Recently I was stunned to learn about the death of a friend’s mother — on Facebook. The messages piled in. A lot of them were “I’m so sorry” or “You’re in my prayers.” But some of them went on and on, with a sad little face tossed in too. I’m sure my friend didn’t know what she was thinking. I’m not about to respond to a Facebook post. Since her mother didn’t live here in town, I didn’t know her at all, but I really like her daughter. I want to say more than what she’s been getting on Facebook.I want to send her a note. Help me know what to say. —Anonymous, Hillwood

Offering condolences should never become a competition. Your alarm at discovering about the mother’s death, via Facebook, is understandable. It’s hard to have sympathy for people who “like” hearing about the passing of someone’s loved one.

Your friend’s mother lived out of town, so the message seems like the best way to get the news around. Unfortunately, everybody with whom the daughter has a social-media relationship probably wants to drop off a verbal hot dish. Even if they have nothing to say, it may be the best they have to offer. Your friend probably knows the difference.

If you’re going to write a note, keep it simple. Don’t try to sound as if you knew the mother. The person you know is her daughter; you can talk about how much she loved the woman who raised her. That’s the part you can be sure of. When you get to the bottom of the page, you may end up saying little more than “I’m so sorry.”  But if that’s all you have to say, go ahead and put it on paper.
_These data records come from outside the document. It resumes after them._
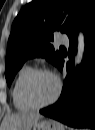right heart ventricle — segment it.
I'll use <instances>...</instances> for the list:
<instances>
[{"mask_svg": "<svg viewBox=\"0 0 95 130\" xmlns=\"http://www.w3.org/2000/svg\"><path fill=\"white\" fill-rule=\"evenodd\" d=\"M30 71H31V68L27 65H24L19 69L15 78L14 84H13L12 92H11L12 101L15 108L23 112H27L32 109L23 101L22 96H21L22 83Z\"/></svg>", "mask_w": 95, "mask_h": 130, "instance_id": "obj_1", "label": "right heart ventricle"}]
</instances>
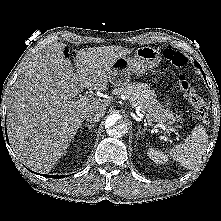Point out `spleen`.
I'll list each match as a JSON object with an SVG mask.
<instances>
[{"label":"spleen","instance_id":"spleen-1","mask_svg":"<svg viewBox=\"0 0 221 221\" xmlns=\"http://www.w3.org/2000/svg\"><path fill=\"white\" fill-rule=\"evenodd\" d=\"M208 135L202 125L194 127L191 135L183 144L176 145L168 152L170 156L186 169L194 168L205 153Z\"/></svg>","mask_w":221,"mask_h":221}]
</instances>
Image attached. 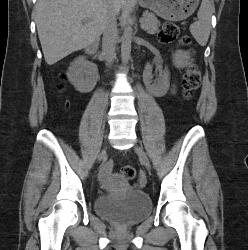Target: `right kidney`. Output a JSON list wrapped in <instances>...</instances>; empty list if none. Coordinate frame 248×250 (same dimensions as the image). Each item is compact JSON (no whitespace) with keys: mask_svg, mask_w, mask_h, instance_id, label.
<instances>
[{"mask_svg":"<svg viewBox=\"0 0 248 250\" xmlns=\"http://www.w3.org/2000/svg\"><path fill=\"white\" fill-rule=\"evenodd\" d=\"M70 83L80 93L91 92L98 81V68L96 65L86 61L85 57L76 58L67 72Z\"/></svg>","mask_w":248,"mask_h":250,"instance_id":"right-kidney-1","label":"right kidney"}]
</instances>
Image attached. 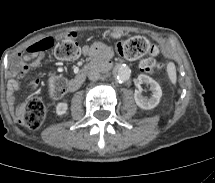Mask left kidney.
<instances>
[{
    "mask_svg": "<svg viewBox=\"0 0 215 183\" xmlns=\"http://www.w3.org/2000/svg\"><path fill=\"white\" fill-rule=\"evenodd\" d=\"M138 82L149 84L152 90V96L150 98L143 97L139 90H135L134 99L136 104L140 108L146 110L155 108L159 104L160 98L162 97V89L160 85L145 74H140L138 76Z\"/></svg>",
    "mask_w": 215,
    "mask_h": 183,
    "instance_id": "1",
    "label": "left kidney"
}]
</instances>
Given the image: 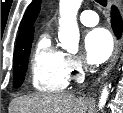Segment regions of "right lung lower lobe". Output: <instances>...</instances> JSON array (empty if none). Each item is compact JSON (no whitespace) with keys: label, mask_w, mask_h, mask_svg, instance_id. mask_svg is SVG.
I'll use <instances>...</instances> for the list:
<instances>
[{"label":"right lung lower lobe","mask_w":123,"mask_h":113,"mask_svg":"<svg viewBox=\"0 0 123 113\" xmlns=\"http://www.w3.org/2000/svg\"><path fill=\"white\" fill-rule=\"evenodd\" d=\"M111 24L115 35L120 37L122 31V20L116 7H112L111 9Z\"/></svg>","instance_id":"98d812e1"}]
</instances>
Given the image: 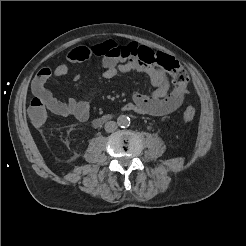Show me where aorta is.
Wrapping results in <instances>:
<instances>
[{
    "label": "aorta",
    "instance_id": "aorta-1",
    "mask_svg": "<svg viewBox=\"0 0 246 246\" xmlns=\"http://www.w3.org/2000/svg\"><path fill=\"white\" fill-rule=\"evenodd\" d=\"M117 124L123 128L128 127L130 125V118L126 115H120L117 118Z\"/></svg>",
    "mask_w": 246,
    "mask_h": 246
}]
</instances>
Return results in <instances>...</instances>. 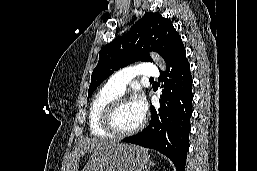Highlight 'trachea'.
I'll return each mask as SVG.
<instances>
[{
  "label": "trachea",
  "mask_w": 257,
  "mask_h": 171,
  "mask_svg": "<svg viewBox=\"0 0 257 171\" xmlns=\"http://www.w3.org/2000/svg\"><path fill=\"white\" fill-rule=\"evenodd\" d=\"M154 79L153 78H150V81H153Z\"/></svg>",
  "instance_id": "obj_1"
}]
</instances>
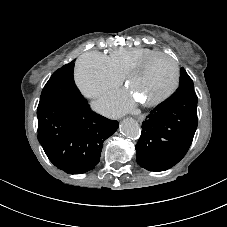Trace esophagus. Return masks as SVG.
I'll use <instances>...</instances> for the list:
<instances>
[{
	"mask_svg": "<svg viewBox=\"0 0 227 227\" xmlns=\"http://www.w3.org/2000/svg\"><path fill=\"white\" fill-rule=\"evenodd\" d=\"M145 115L144 114H140L138 116H136V119L139 121V122H142L144 119H145Z\"/></svg>",
	"mask_w": 227,
	"mask_h": 227,
	"instance_id": "34e87169",
	"label": "esophagus"
}]
</instances>
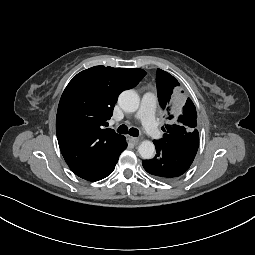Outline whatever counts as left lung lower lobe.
Masks as SVG:
<instances>
[{"instance_id":"0a47b994","label":"left lung lower lobe","mask_w":255,"mask_h":255,"mask_svg":"<svg viewBox=\"0 0 255 255\" xmlns=\"http://www.w3.org/2000/svg\"><path fill=\"white\" fill-rule=\"evenodd\" d=\"M156 155L142 162L144 169L157 179L170 181L180 177L191 166L199 146V137L177 142L159 143L154 140Z\"/></svg>"}]
</instances>
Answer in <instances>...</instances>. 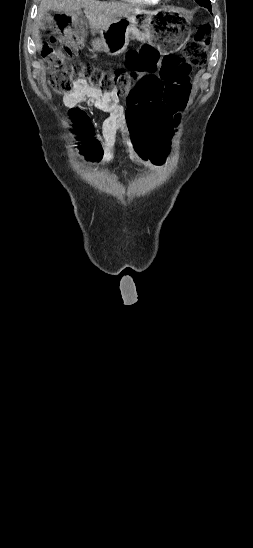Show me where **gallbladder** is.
<instances>
[{
	"mask_svg": "<svg viewBox=\"0 0 253 548\" xmlns=\"http://www.w3.org/2000/svg\"><path fill=\"white\" fill-rule=\"evenodd\" d=\"M51 16L49 14L44 15V17L40 20L41 24H46L50 20Z\"/></svg>",
	"mask_w": 253,
	"mask_h": 548,
	"instance_id": "obj_1",
	"label": "gallbladder"
}]
</instances>
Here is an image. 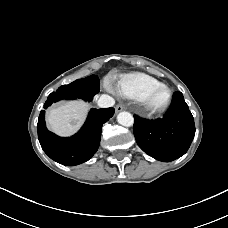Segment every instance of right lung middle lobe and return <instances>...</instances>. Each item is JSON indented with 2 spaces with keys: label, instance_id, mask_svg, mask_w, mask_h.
Instances as JSON below:
<instances>
[{
  "label": "right lung middle lobe",
  "instance_id": "right-lung-middle-lobe-1",
  "mask_svg": "<svg viewBox=\"0 0 228 228\" xmlns=\"http://www.w3.org/2000/svg\"><path fill=\"white\" fill-rule=\"evenodd\" d=\"M99 90L100 85L98 77L96 75H91L84 79H78L68 85L60 86L55 93H61L90 101Z\"/></svg>",
  "mask_w": 228,
  "mask_h": 228
}]
</instances>
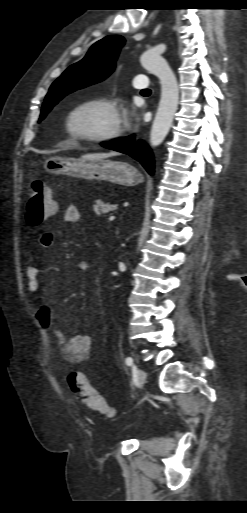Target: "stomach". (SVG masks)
Here are the masks:
<instances>
[{
  "instance_id": "obj_1",
  "label": "stomach",
  "mask_w": 247,
  "mask_h": 513,
  "mask_svg": "<svg viewBox=\"0 0 247 513\" xmlns=\"http://www.w3.org/2000/svg\"><path fill=\"white\" fill-rule=\"evenodd\" d=\"M43 166L47 172L53 174L108 181L124 186H134L143 179L141 173L129 163L104 158L86 160L51 157L44 162Z\"/></svg>"
}]
</instances>
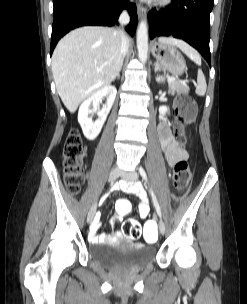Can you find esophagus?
Returning <instances> with one entry per match:
<instances>
[{"mask_svg": "<svg viewBox=\"0 0 247 304\" xmlns=\"http://www.w3.org/2000/svg\"><path fill=\"white\" fill-rule=\"evenodd\" d=\"M137 14L139 18H142L145 15V9L141 6H137Z\"/></svg>", "mask_w": 247, "mask_h": 304, "instance_id": "esophagus-1", "label": "esophagus"}]
</instances>
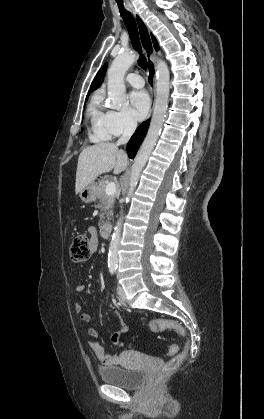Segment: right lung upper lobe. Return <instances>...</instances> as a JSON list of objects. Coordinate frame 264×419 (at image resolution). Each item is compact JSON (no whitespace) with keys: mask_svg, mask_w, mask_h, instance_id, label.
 <instances>
[{"mask_svg":"<svg viewBox=\"0 0 264 419\" xmlns=\"http://www.w3.org/2000/svg\"><path fill=\"white\" fill-rule=\"evenodd\" d=\"M152 40H153V45L155 50L157 51L159 49V45L158 42L156 41V39L154 38V36L152 35ZM106 69H107V63L104 64V66L98 71L97 75L95 76L92 84H91V90L95 89L96 87H98L104 80V76L106 73ZM89 94L87 95L88 98Z\"/></svg>","mask_w":264,"mask_h":419,"instance_id":"right-lung-upper-lobe-1","label":"right lung upper lobe"}]
</instances>
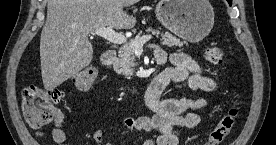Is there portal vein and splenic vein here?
Here are the masks:
<instances>
[{
  "mask_svg": "<svg viewBox=\"0 0 276 145\" xmlns=\"http://www.w3.org/2000/svg\"><path fill=\"white\" fill-rule=\"evenodd\" d=\"M91 33L107 39L109 42L114 44H125L127 42V39L124 35L115 32L110 26L97 28L94 32ZM150 39H152L151 35H145L138 40L131 41L130 47L134 51H141L143 49V45Z\"/></svg>",
  "mask_w": 276,
  "mask_h": 145,
  "instance_id": "obj_1",
  "label": "portal vein and splenic vein"
}]
</instances>
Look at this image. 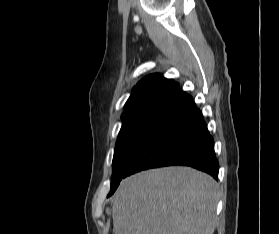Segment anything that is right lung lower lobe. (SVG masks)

Omit the mournful emojis.

Side Dished

My Thanksgiving plans are already announced. This year, I’ve invited a dozen guests for dinner (not for lunch, so I have plenty of time to get ready). One of them has called asking me what she can bring. I said, “nothing,” but I know her, and I know she’s very likely to show up with a casserole, no matter what I said. I’ve made my plans to serve the plates, but I’ve seen this friend’s casserole show up before. I’m sure she really means to be helpful; she’s not a show-off. What more can I say? What can I do? —Anonymous, Oak Hill

If the surprise casserole shows up, you’ll have no excuse to be surprised. Don’t leave this matter in the air. You’ve got time now to figure how to put the dish in its place. The minute it comes through the door, take it directly to the kitchen and find a place for it on the plates — unless it turns out to be the Brussels sprouts already waiting in the warmer oven.

To forestall that disaster, go ahead and call the friend back and suggest what you’d like her to bring — something to munch on along with cocktails would be just the thing. She wants to help. Give her a job, but one that needs to be done.